Natali Lazzari; Jose A. Sanabria-Fernandez (UB)




The alarming loss of species, together with the current human-nature disconnection, threatens the future of marine biodiversity. In less than 40 years, more than 35% of the biodiversity present in the seas and oceans has been lost. 


To halt and reverse this negative trend it is necessary to promote environmental conservation strategies based on long-term biodiversity monitoring and fostering human-nature connectedness. Our previous projects INBIOMAR and INBIOMAR II laid the basis for the first marine biodiversity observatory in remote Spanish areas of the Alboran Sea, a geographical area characterized by its uniqueness and lack of knowledge. 

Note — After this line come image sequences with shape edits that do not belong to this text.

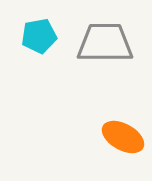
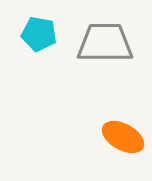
cyan pentagon: moved 2 px up; rotated 20 degrees clockwise
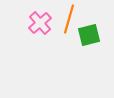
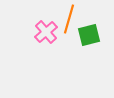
pink cross: moved 6 px right, 9 px down
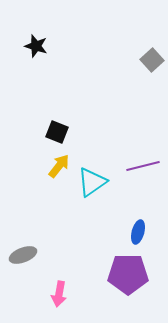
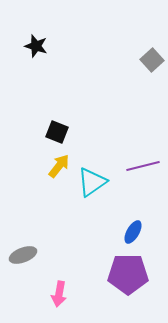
blue ellipse: moved 5 px left; rotated 15 degrees clockwise
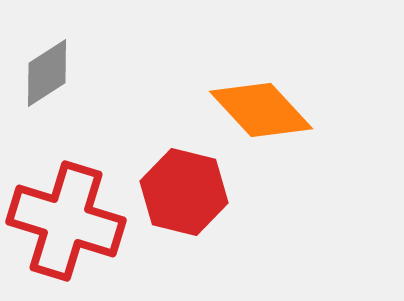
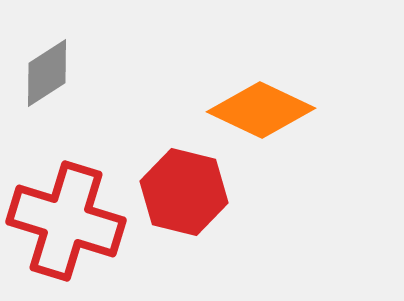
orange diamond: rotated 22 degrees counterclockwise
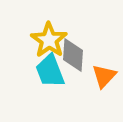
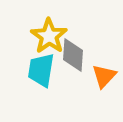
yellow star: moved 4 px up
cyan trapezoid: moved 9 px left, 1 px up; rotated 30 degrees clockwise
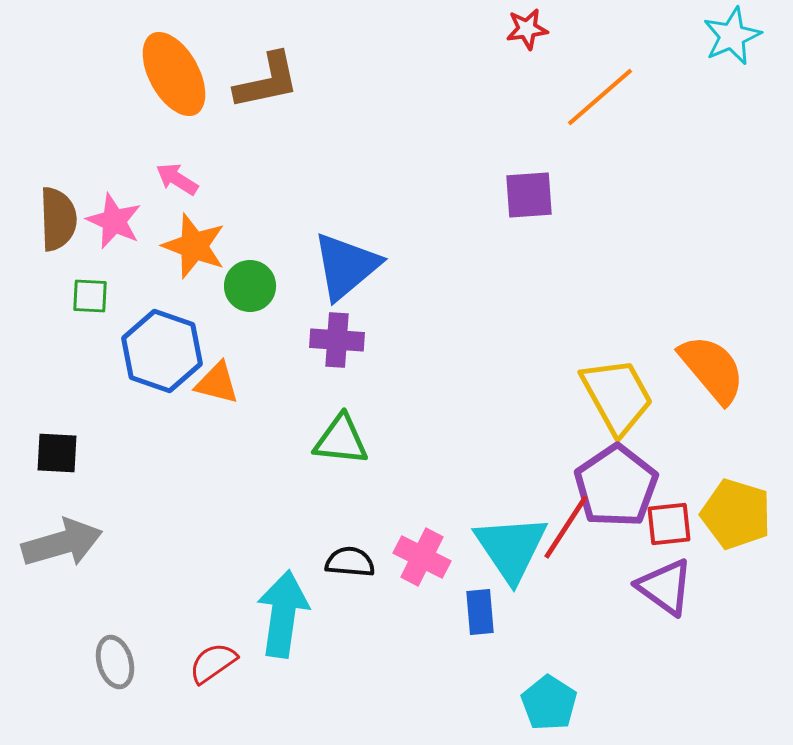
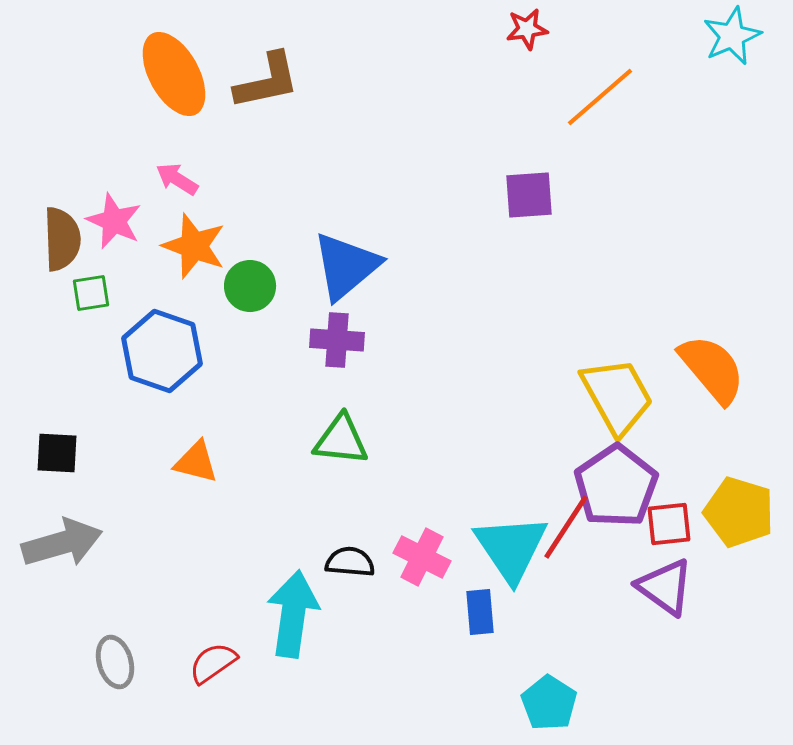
brown semicircle: moved 4 px right, 20 px down
green square: moved 1 px right, 3 px up; rotated 12 degrees counterclockwise
orange triangle: moved 21 px left, 79 px down
yellow pentagon: moved 3 px right, 2 px up
cyan arrow: moved 10 px right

The ongoing INBIOMAR III project aims to give continuity to such important work by providing knowledge on the temporal evolution of threatened or endangered fish and macroinvertebrate communities in the study areas: the Ciudad Autonoma de Melilla, the ZEC Acantilados de Aguadú, and the ZEC Islas Chafarinas. As in the previous projects, INBIOMAR III will use the citizen science method Reef Life Survey to collect biodiversity information through underwater visual censuses, directly involving society in the study of threatened marine biodiversity. 


Beyond feeding the temporary database, INBIOMAR III results will provide essential information to adapt conservation strategies to actual needs and will contribute to strengthening human-nature connections.